Definitely looking forward to our new direction. We've had a "haunted house" in the driveway for the past 9 years and it has become a community "go to" spot on Halloween. So many people tell us that they come here every year and have been doing so when their kids were small and are now in their teens or grown. I mentioned last year that we're seeing a refreshing uptick in the number of families with children and far fewer groups of rowdy teens. We think having the walk through haunt drew this type of crowd so shifting gears a few years ago was a good move. The condensed layout will be just as detailed with some well placed scares, just a lot less work for us in terms of set-up, tear down and storage. Excited to see how it unfolds and of course, haunting with lewlew is just too much fun!!


----------



## jdubbya (Nov 6, 2005)

PrettyGhoul said:


> Just absolutely, mind boggling fantastic!!! I wish to someday see your haunt in person, I would love that!! 🎃 🎃 🎃
> 
> I tend to watch over and over again...noticing all those fantastic details you put in....like the violet plume on your horse. Just so wonderful and every year! 🎃 Thank you for sharing.

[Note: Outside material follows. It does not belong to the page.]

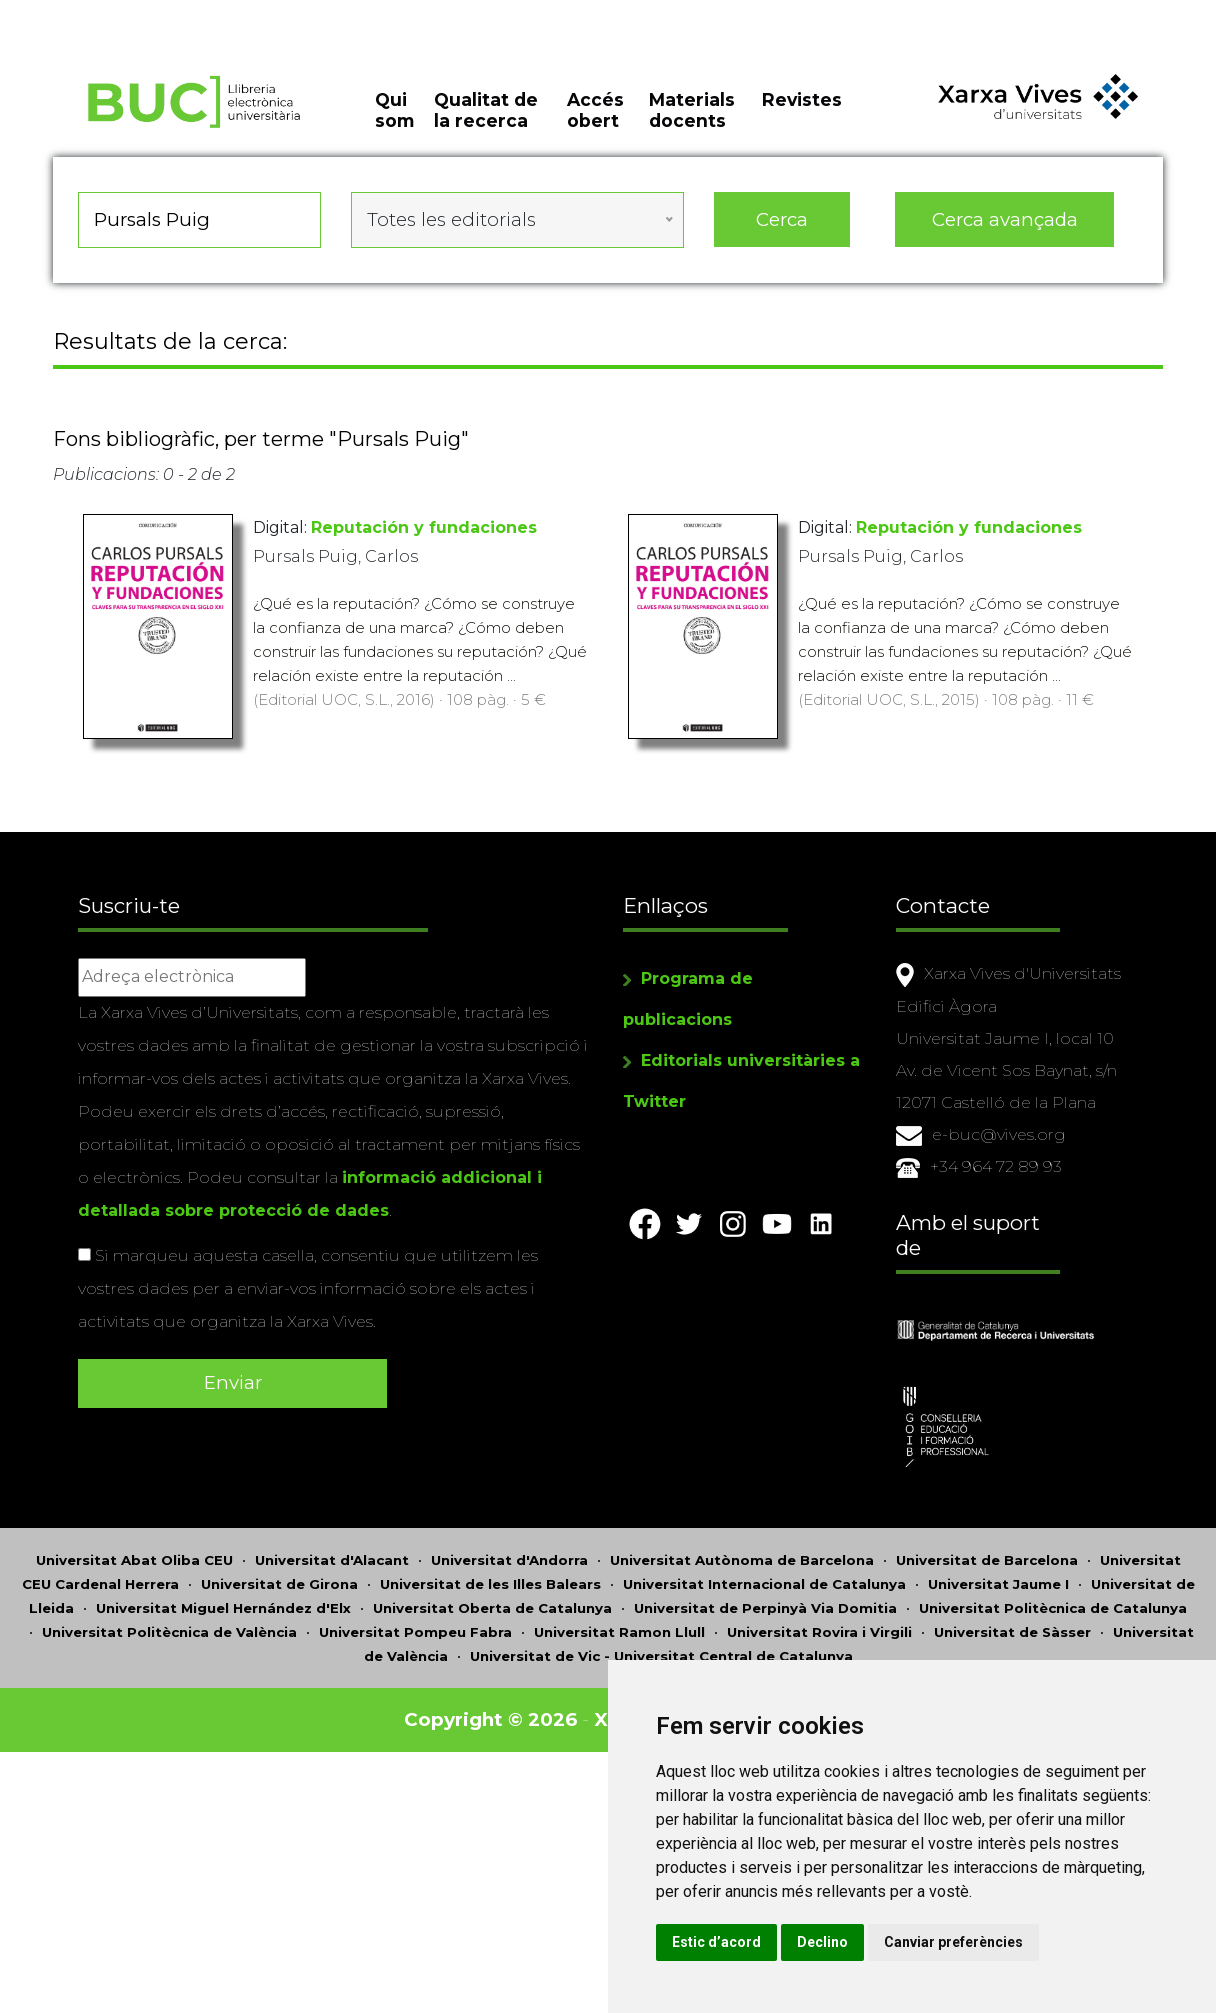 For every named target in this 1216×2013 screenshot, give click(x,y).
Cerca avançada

Thanks PG! You're welcome to visit us any time you want! We've often said that the little details go unnoticed by most. This was particularly true when we did the walk through haunt. We'd spend hours detailing the heck out of a room or scene but people were so focused on just running through and getting scared that they didn't pay attention. A few observant folks would comment on some of the things we did but that was about it. With a display only haunt, visitors tend to pay closer attention to the things we have done; the candles, bats in the trees, the cat on the hearse seat, moss and vines that we apply to the facade, and yes, the funeral plume on the horse! Next year's theme will be traditional Halloween but with some dark overtones. We're planning a really cool feature in the driveway that will be scary but entertaining, and we'll be ramping up the queue line interaction as well. Should be a lot of fun!


----------